A SBIDS can provide a more accurate notification of portscanning activities. Portscan detection is a byproduct of the methods in which SBIDS gather data, due to the fact that the scan will be anomalous. At least some of the portscan is likely to be highly anomalous traffic relative to the usual traffic distribution. If this packet has unusual features (i.e. is a crafted packet), this will be still more true [1]. With this in mind, even the portscans that are distributed over a lengthy time frame will be recorded because they will be inherently anomalous. SBIDS give us the ability to detect portscanning packets with much greater accuracy than the “X packets in a Y-sized time frame” method that RBIDS must rely on. The problem with the Statistical-Based system is not the detection of the portscan packets; they will be identified, as any other anomalous activity on the network will be. The problems lie in the dissemination and correlation of the data once it is collected. Correlation is beyond the scope of this document but Silicon Defense is currently developing a correlation engine called Spice. Refer to the Silicon Defense web site for more information.

While there are many advantages to the Statistical-Based approach, there are also some shortcomings with this technology. To begin, a Statistical system must “learn” what is “normal” traffic for a particular network (SBIDS need a good baseline of network traffic). Unlike a Signature-Based system, which has the benefit of being implemented and immediately utilized, the Statistical-Based systems must initially adapt to the network at hand. The longer a SBIDS is placed on a specific network, the more accurate the results will be (assuming the network traffic doesn’t significantly alter in form). The second issue with the Statistical-Based approach is related to the adaptive nature of the systems. SBIDS detect anomalies based on discrepancies in “normal” network traffic. If the “normal” network traffic is malicious, the SBIDS will be rendered useless. For example, if the SBIDS sees a numerous number of SYN scans on a network over a period of time the system will eventually assume that this is normal behavior and cease to alert on the activity. This example, while drastic, is a possible scenario. Finally, the alerts that a SBIDS will generate will be relatively difficult to assess compared to a Signature-Based system. The alerts will simply be packet information with no immediately obvious reason for the alert. This analysis will require the services of a trained security professional with the ability to identify abnormalities in traffic at the packet level. Although Statistical-Based systems have some deficiencies, the positive effects of this technology far outweigh the growing pains that will be experienced upon implementation.

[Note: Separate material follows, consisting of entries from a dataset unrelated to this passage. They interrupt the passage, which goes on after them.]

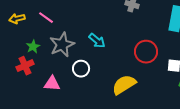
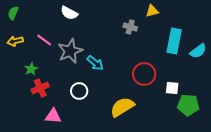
gray star: (62, 45) -> (70, 51), moved
red cross: (25, 66) -> (40, 88), moved
pink triangle: (52, 84) -> (53, 116), moved

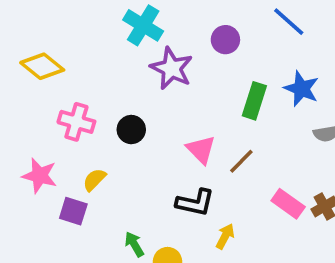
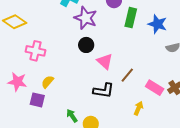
green rectangle: (254, 101) -> (131, 18), moved
black circle: (131, 130) -> (86, 45), moved
brown line: (241, 161) -> (127, 75), moved
yellow arrow: (225, 236) -> (138, 108), moved

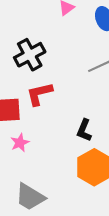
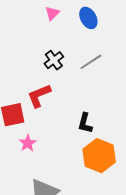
black cross: (30, 55) -> (54, 60), moved, size x0.7

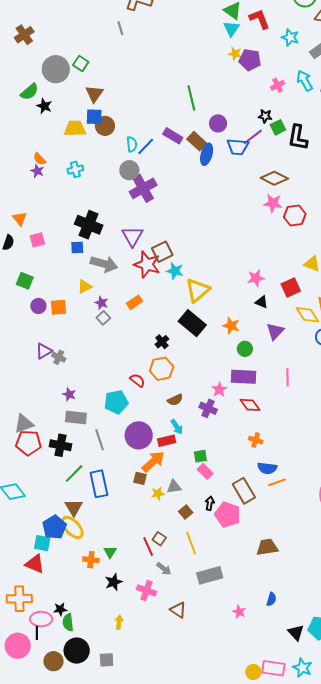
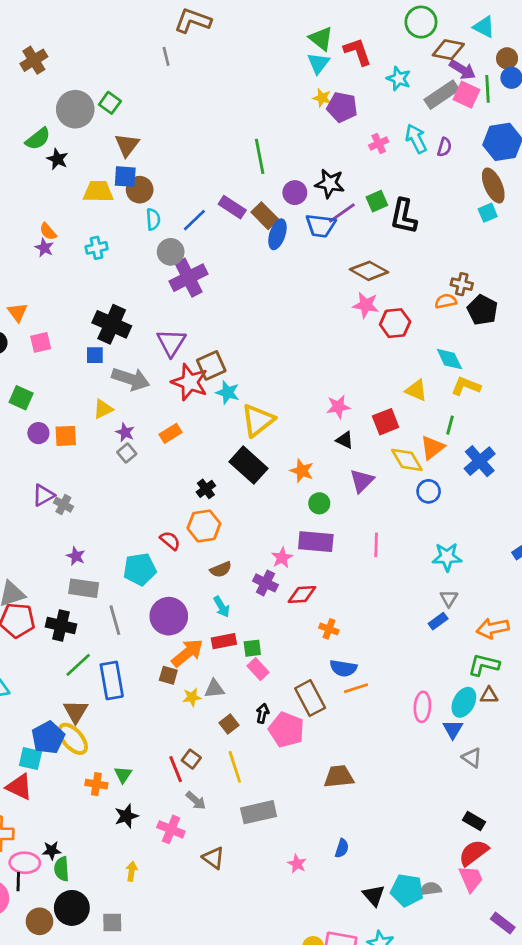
black star: (265, 116) -> (330, 183), moved, size x1.5
cyan semicircle: (132, 144) -> (153, 219), moved
red diamond: (250, 405) -> (302, 595), moved, turned -60
red rectangle: (167, 441) -> (224, 641), moved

The benefits of the statistical-based approach are threefold. Not only do we now have notification for previously unknown attacks, we also have a system that doesn’t need constant signature updates, and we have a method to detect port scans that span extensive timeframes as well.

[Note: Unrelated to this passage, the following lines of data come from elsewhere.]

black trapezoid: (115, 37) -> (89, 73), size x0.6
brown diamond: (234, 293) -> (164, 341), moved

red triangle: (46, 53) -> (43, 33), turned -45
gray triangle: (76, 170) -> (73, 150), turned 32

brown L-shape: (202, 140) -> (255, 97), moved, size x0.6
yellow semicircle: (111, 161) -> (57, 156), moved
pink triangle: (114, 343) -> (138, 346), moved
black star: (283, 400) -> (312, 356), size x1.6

The Statistical Packet Anomaly Detection Engine: Spade
Spade is an anomaly detector publicly released under GNU GPL [20]. It can be downloaded from Spade is a Snort [14] preprocessor plug-in. Spade uses joint probability measurements to decide which packets are anomalous. Spade uses Snort’s input/output facilities to grab packets and put them into tables, which are used to determine an anomaly score [1]. The anomaly score is assigned by evaluating the source IP, source port, destination IP, and destination port, among others. Based on the user specified threshold level, Spade will either flag the packet or allow it to pass through the network without notification. The threshold setting is critical in Spade because if it is set too high, the user will miss critical packets; if it is too low, the analyst will see many false-positives. Spade also has an option that will perform automatic threshold adjustment to let Spade decide what the critical threshold number should be. Spade can also generate other reports of importance such as a survey about the distribution of anomaly scores and various reports about the feature statistics such as entropy and conditional probabilities. For more specifics on how Spade calculates anomaly scores, threshold numbers, and probabilities, refer to the documentation present on the Silicon Defense web site [17].

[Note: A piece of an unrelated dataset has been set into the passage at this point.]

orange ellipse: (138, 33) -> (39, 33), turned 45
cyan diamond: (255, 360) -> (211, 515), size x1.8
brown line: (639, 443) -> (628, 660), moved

 The most critical output for the security analyst will be the Spade alerts, which look very similar to the Snort alerts. The list below is comprised of four Spade-generated alerts.

Review the Snort documentation [23] for specifics on how to read these alerts.

[**] [104:1:1] spp_anomsensor: Anomaly threshold exceeded: 3.8919 [**] 08/22-22:37:00.419813 -> VICTIM.HOST:80 TCP TTL:116 TOS:0x0 ID:25395 IpLen:20 DgmLen:48 DF ******S* Seq: 0xEBCF8EB7  Ack: 0x0  Win: 0x4000  TcpLen: 28 TCP Options (4) => MSS: 1460 NOP NOP SackOK

[**] [104:1:1] spp_anomsensor: Anomaly threshold exceeded: 10.5464 [**] 08/22-22:22:46.577210 -> VICTIM.HOST:27374 TCP TTL:108 TOS:0x0 ID:10314 IpLen:20 DgmLen:48 DF ******S* Seq: 0x63B97FE2  Ack: 0x0  Win: 0x4000  TcpLen: 28 TCP Options (4) => MSS: 1460 NOP NOP SackOK

[**] [104:1:1] spp_anomsensor: Anomaly threshold exceeded: 7.8051 [**] 08/23-23:04:53.051245 VICTIM.HOST:31337 -> TCP TTL:255 TOS:0x0 ID:0 IpLen:20 DgmLen:40 DF ***A*R** Seq: 0x0 Ack: 0x22676B9  Win: 0x0  TcpLen: 20

[**] [104:1:1] spp_anomsensor: Anomaly threshold exceeded: 9.0907 [**] 09/02-01:30:31.545406 VICTIM.HOST:515 -> TCP TTL:64 TOS:0x0 ID:0 IpLen:20 DgmLen:60 DF ***A**S* Seq: 0x16FC5A7F  Ack: 0x529F8CE7  Win: 0x16A0  TcpLen: 40 TCP Options (5) => MSS: 1460 SackOK TS: 124399151 14755839 NOP TCP Options => WS: 0

Note the difference in these alerts from ordinary Snort alerts. Spade flags packets based on the degree of anomalousness the packet signifies, not a specific signature. So, unlike a normal Snort alert, we do not see an alert name associated with these traces. Instead, we see an anomaly score preceded by an “Anomaly threshold exceeded” message. We can assess how anomalous these packets are by noting the score in association with the packet; the higher the number, the more anomalous the packet. Also, note that these packets are flagged only if the packet’s anomaly score is higher than the set threshold level. The first alert is an attempt to connect to a local web server. There is not a web server at the VICTIM.HOST address, so this is unusual activity. Yet, Spade did not flag this packet with a high anomaly score. In this specific case, the low anomaly score is likely due to the Code Red [20] epidemic[1]. The anomaly score of this packet is very low because the system had become accustomed to seeing traffic to port 80. Spade clearly thought this packet was not exceedingly anomalous activity (instead, Spade likened the port 80 request to the scenario where the newspaper landed on the driveway, which was anomalous, but not particularly unusual). This packet is an example of a weakness in the Statistical-Based approach. If a large amount of illicit traffic is introduced to a network monitored by a SBIDS, the system will begin to assume this activity is normal and cease to report occurrences of the packet.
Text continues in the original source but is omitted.